Since MMP dysregulation contributes to the pathogenesis of numerous neuroinflammatory and neurodegenerative diseases, their inhibition represents an important therapeutic strategy. For this reason, growing interest has been focused in the last decade on the potential of drugs and natural compounds to inhibit MMPs. Numerous in vitro studies have evidenced that anti-inflammatory and antioxidant action of several drugs and bioactive compounds present in vegetables and marine organisms are associated with their abilities to inhibit the expression of MMPs (Latronico et al. 2016, 2018; Di Bari et al. 2015). In this study we demonstrated that among the tested ITCs, SFN and PEITC were the most effective in inhibiting MMP-2 and MMP-9 levels and expression in LPS-activated astrocytes. The inhibition of MMPs by ITCs has been reported in other in vivo and in vitro studies. In particular, Li et al. (2013) demonstrated that SFN is able to mitigate the BBB damage by inhibiting MMP-9 expression in an in vivo model of experimental autoimmune encephalomyelitis. Other authors reported that SFN was able to attenuate MMP-9 expression following spinal cord injury in mice (Mao et al. 2010a). In addition, in vitro tudies demonstrated that the suppression by ITCs of cell migration and invasion in C6 glioma cells was associated to inhibition of MMP-9 expression mediated by NF-κB (Lee et al. 2015).

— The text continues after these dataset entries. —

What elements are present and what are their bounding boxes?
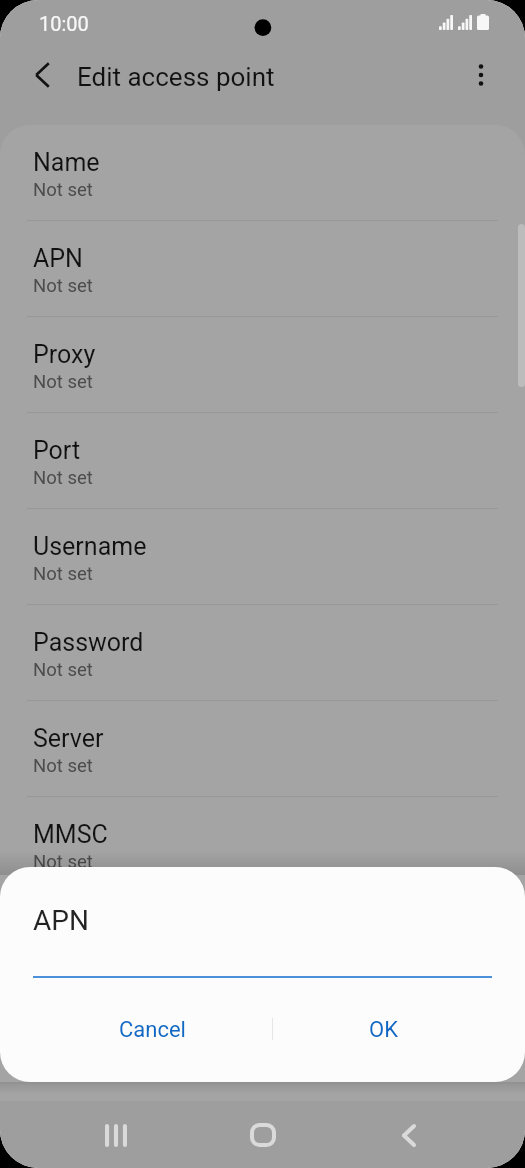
- button[interactable]: Server: [0, 701, 525, 797]
- button[interactable]: Back: [378, 1104, 440, 1166]
- staticText: APN: [33, 244, 83, 273]
- button[interactable]: Username: [0, 509, 525, 605]
- staticText: Not set: [33, 755, 93, 777]
- button[interactable]: APN: [0, 221, 525, 317]
- staticText: Proxy: [33, 340, 96, 369]
- button[interactable]: Password: [0, 605, 525, 701]
- staticText: APN: [33, 904, 89, 937]
- staticText: OK: [369, 1017, 398, 1043]
- staticText: Username: [33, 532, 147, 561]
- staticText: Edit access point: [77, 62, 275, 92]
- staticText: 10:00: [39, 12, 89, 35]
- button[interactable]: More options: [459, 53, 503, 97]
- button[interactable]: Home: [232, 1104, 294, 1166]
- button[interactable]: MMSC: [0, 797, 525, 893]
- staticText: Not set: [33, 371, 93, 393]
- staticText: Not set: [33, 563, 93, 585]
- staticText: Not set: [33, 467, 93, 489]
- staticText: Password: [33, 628, 144, 657]
- button[interactable]: Name: [0, 125, 525, 221]
- button[interactable]: Proxy: [0, 317, 525, 413]
- staticText: Port: [33, 436, 81, 465]
- button[interactable]: Port: [0, 413, 525, 509]
- button[interactable]: OK: [272, 1002, 494, 1058]
- button[interactable]: Cancel: [33, 1002, 272, 1058]
- staticText: Not set: [33, 275, 93, 297]
- button[interactable]: MMS proxy: [0, 893, 525, 989]
- staticText: Name: [33, 148, 100, 177]
- staticText: Not set: [33, 179, 93, 201]
- button[interactable]: Recent apps: [85, 1104, 147, 1166]
- staticText: Cancel: [119, 1017, 186, 1043]
- staticText: MMSC: [33, 820, 108, 849]
- button[interactable]: Navigate up: [20, 53, 64, 97]
- staticText: Server: [33, 724, 104, 753]
- staticText: Not set: [33, 659, 93, 681]
- staticText: MMS proxy: [33, 916, 159, 945]
- staticText: Not set: [33, 851, 93, 873]
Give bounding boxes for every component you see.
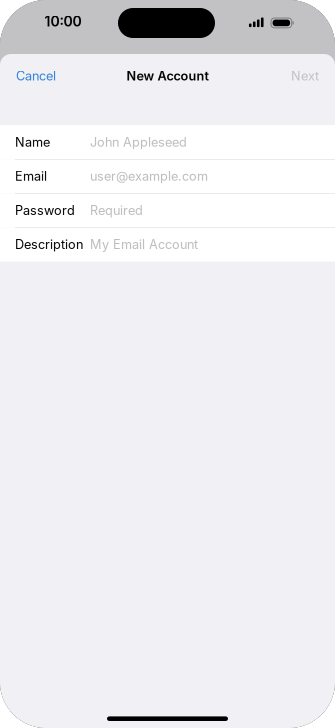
staticText: Description bbox=[15, 237, 83, 252]
staticText: Email bbox=[15, 168, 47, 184]
button[interactable]: Cancel bbox=[16, 68, 56, 84]
staticText: 10:00 bbox=[44, 13, 82, 30]
staticText: My Email Account bbox=[90, 237, 198, 252]
staticText: Cancel bbox=[16, 68, 56, 84]
button[interactable]: Next bbox=[291, 68, 319, 84]
staticText: John Appleseed bbox=[90, 134, 187, 150]
button[interactable]: Password bbox=[0, 193, 335, 227]
button[interactable]: Email bbox=[0, 159, 335, 193]
staticText: New Account bbox=[126, 68, 208, 84]
button[interactable]: Description bbox=[0, 227, 335, 262]
button[interactable]: Name bbox=[0, 125, 335, 159]
staticText: user@example.com bbox=[90, 168, 208, 184]
staticText: Name bbox=[15, 134, 50, 150]
staticText: Next bbox=[291, 68, 319, 84]
staticText: Password bbox=[15, 203, 75, 218]
staticText: Required bbox=[90, 203, 143, 218]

The molecular mechanisms by which ITCs inhibit MMPs is unclear, and there are no studies investigating the antioxidant and anti-inflammatory properties of ITCs on primary astrocyte cultures. Several studies support the hypothesis that the inhibitory effect of ITCs is a consequence of their ability to block NF-κB by Nrf2 signaling pathway. In this respect, an in vivo study evidences that Nrf2 knockout mice were more susceptible to NF-κB-mediated inflammatory response of spinal cord and to the increased expression of NFκB-dependent genes including MMP-9 (Mao et al. 2010b). Although NF-κB and Nrf2 pathways could interplay we demonstrated that the regulation of NF-κB occurs also through the modulation of molecular mechanisms that are independent by Nrf2. Indeed, we found that AITC, PEITC and SFN inhibited the activation of ERK1/2 which play a pivotal role in the cascade of signal transduction events that ultimately regulate MMP gene transcription.

However, the experimental evidence that SFN at the maximum non-toxic concentration completely inhibited both MMP-9 expression and levels whereas AITC and PEITC inhibited to a maximum extend MMP-9 expression but only dropped MMP-9 levels to around 50%, might suggest that these compounds modulate MMP-9 transcription with different mechanisms of action. In this respect, it has been reported that SFN, in addition to the inhibition of LPS-induced activation of NF-κB, interferes with the binding of LPS to TLR4 receptor (Koo et al 2013). The inhibitory effect of SFN on TLR4 could prevent the activation of astrocytes by LPS and this may result in the upstream inhibition of MMP-9 expression with a consequent lack of MMP-9 production.

Conclusions

In summary, our data indicate that treatment of astrocytes with ITCs reduces ROS formation and inhibits the release of MMP-2 and MMP-9 providing new insights into the antioxidant and anti-inflammatory properties of ITCs on glial cells. These results suggest that ITCs could be promising nutraceutical agents for the development of neuro-nutrition interventions, based on the use of healthy foods, for the prevention and complementary treatment of neurological diseases.